El año 2021 comenzó con operaciones millonarias vinculadas al movimiento de la deuda pública, mientras se mantuvo la tendencia de un fuerte aumento en los compromisos del Estado, como ya sucedió en 2020.

Entre diciembre de 2020 y enero de 2021 el saldo de la deuda aumentó en $1,948 millones, y si se compara con enero de 2020 la variación es de $9,029.8 millones, según figura en el informe más reciente de la Dirección de Financiamiento Público del Ministerio de Economía y Finanzas (MEF).

Así, terminado el primer mes de 2021, el saldo de la deuda llegó a $38,907.9 millones. De ese total, $31,828.4 millones corresponden a deuda externa y $7,079.5 millones a deuda interna.

El sustancial aumento de enero se explica por la emisión de $2,450 millones. En concreto, el MEF reabrió el bono global 2032 por $1,250 millones y cupón 2.252% y el bono global 2060 por $1,200 millones y cupón 3.870%.

Saldo de la deuda pública

$38,907.9 millones es el saldo de la deuda del sector público no financiero.

$31,828.4 millones es la deuda pública externa, un 81.8% del total.

$7,079.5 millones es el saldo de la deuda pública interna, un 18.2% del total.

Esta operación forma parte de la estrategia de financiamiento del Gobierno para el ejercicio 2021. En una conversación reciente, previa a la publicación del dato de la deuda de enero, el ministro de Economía y Finanzas, Héctor Alexander, señaló que las necesidades de financiamiento para este año serían de $5,971 millones, incluyendo $1,822 millones para amortizaciones de deuda. En este sentido, desde la entidad explicaron que en momentos puntuales del año, cuando se hace alguna emisión grande, el saldo de la deuda crece y que el mismo se compensa cuando se efectúan amortizaciones, como es el caso del vencimiento del Bono Samurái en enero y de la Nota del Tesoro 2021 por $412.4 millones de febrero.

Aún teniendo en cuenta estos movimientos, la realidad de 2020 y de 2021 es que el saldo de la deuda termina experimentando fuertes subidas por los elevados déficits fiscales del Gobierno Central.

El aumento de la deuda en el último año se explica por la caída de ingresos debido a la paralización de actividades económicas y a la suspensión o terminación de contratos laborales. Además, el Gobierno trató de mantener cierto nivel de gasto para no causar un perjuicio mayor a la economía.

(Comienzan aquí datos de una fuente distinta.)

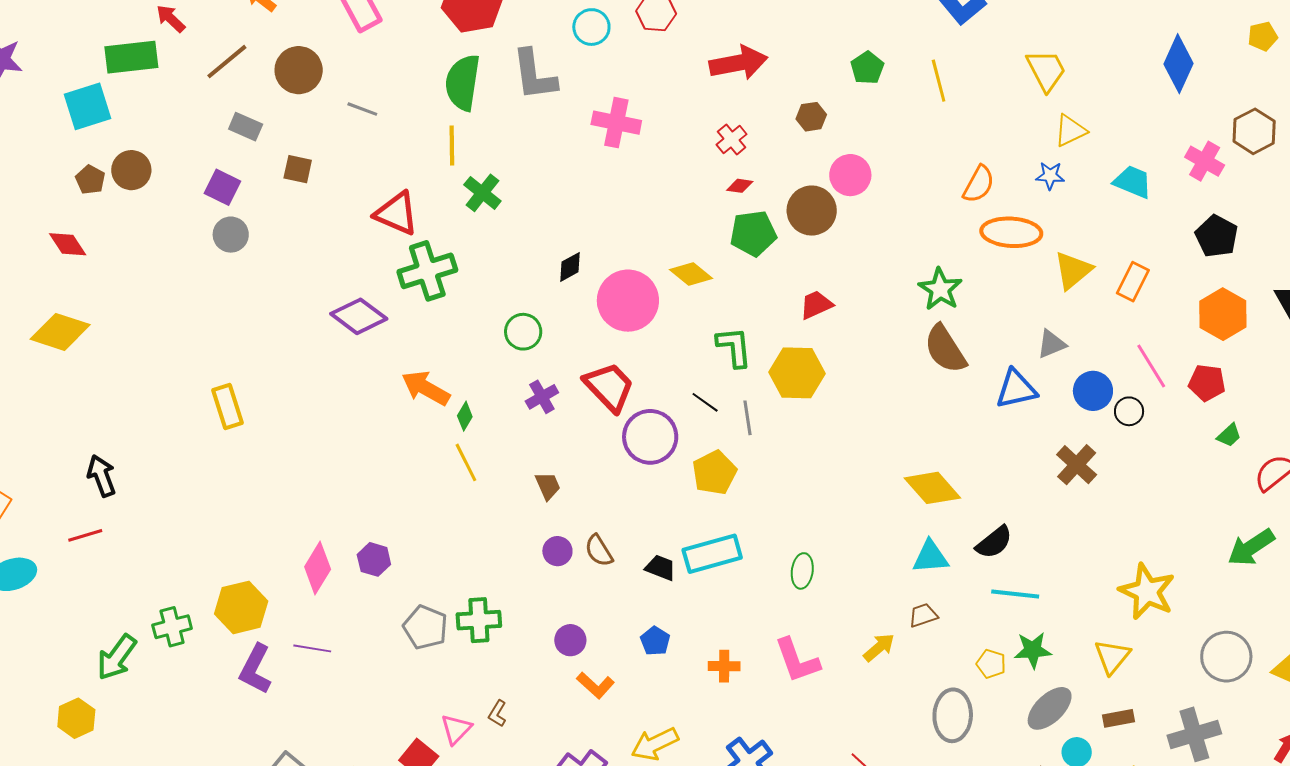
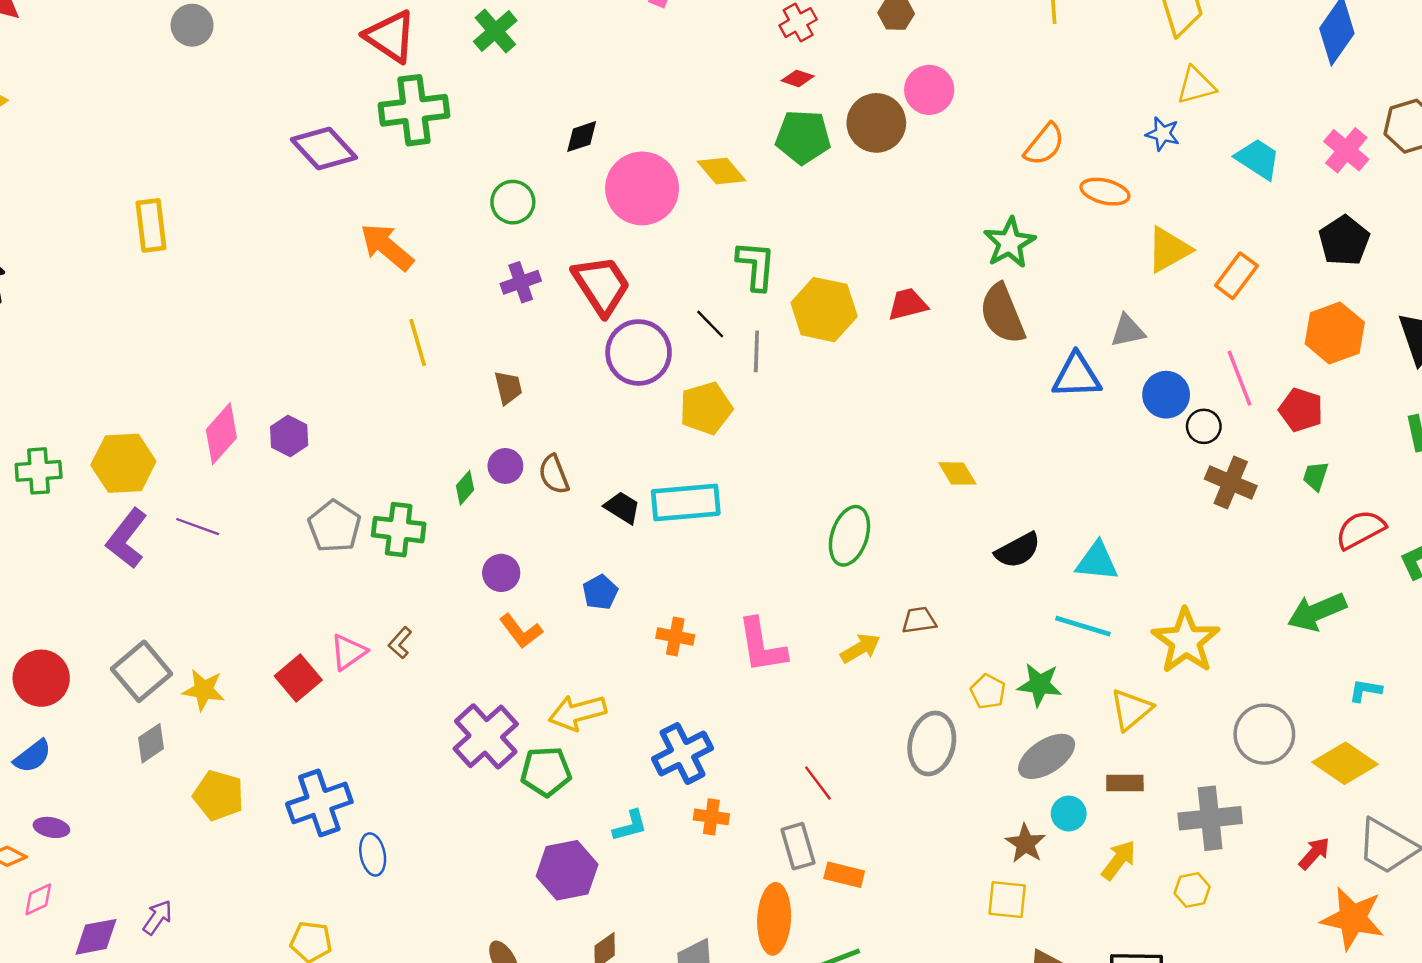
orange semicircle: (979, 184) -> (1044, 145), moved
orange ellipse: (1011, 232) -> (1105, 192), size x0.7
red trapezoid: (816, 305) -> (908, 304), moved
green diamond: (465, 416) -> (465, 488), moved
green trapezoid: (1229, 435) -> (1316, 476), turned 140
brown cross: (1077, 465) -> (1231, 482), moved, turned -30
yellow diamond: (932, 488) -> (957, 473), size x0.6
cyan triangle: (931, 557) -> (1097, 561), moved
green ellipse: (802, 571) -> (849, 536), moved, size x1.4
cyan line: (1015, 594) -> (1083, 626), moved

Por otra parte, la fuerte contracción del producto interno bruto (PIB), que el MEF estimó en 17% para la elaboración del balance fiscal preliminar de 2020, hace que también se dispare la relación entre la deuda y el PIB.

A falta de la publicación oficial del PIB de 2020 por parte de la Contraloría General de la República, algunas estimaciones apuntan a que la relación entre la deuda bruta y el PIB habrá aumentado en más de 20 puntos porcentuales. Por ejemplo, la agencia de calificación de riesgo Fitch Ratings estima que la relación entre deuda y PIB habría pasado de 46.4% en 2019 a 68% en 2020.

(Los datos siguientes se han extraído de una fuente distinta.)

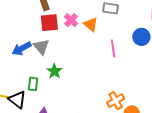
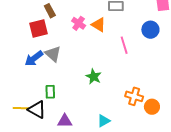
red square: (49, 23) -> (38, 29), moved
green star: (54, 71) -> (94, 77), moved
orange cross: (116, 101) -> (134, 96), turned -36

Desde el MEF se ha planteado una senda de consolidación fiscal, es decir, de reducción paulatina del déficit fiscal para ir conteniendo el nivel de endeudamiento del país y asegurar la sostenibilidad de las finanzas públicas.

Servicio de la deuda

En enero hubo movimientos importantes en el servicio de la deuda.

El MEF destinó $447.1 millones a pagos de capital, entre los que destacan los $400 millones por el vencimiento del Bono Samurái, la emisión en el mercado japonés que hizo el Gobierno hace diez años.

Además, se destinaron $183.4 millones en concepto de pagos de intereses generados por los bonos globales emitidos por Panamá.

En cuanto a la deuda interna, se destinaron $63 millones para el pago de Letras

del Tesoro; y $34.8 millones en concepto de intereses correspondientes al Bono del Tesoro 2022.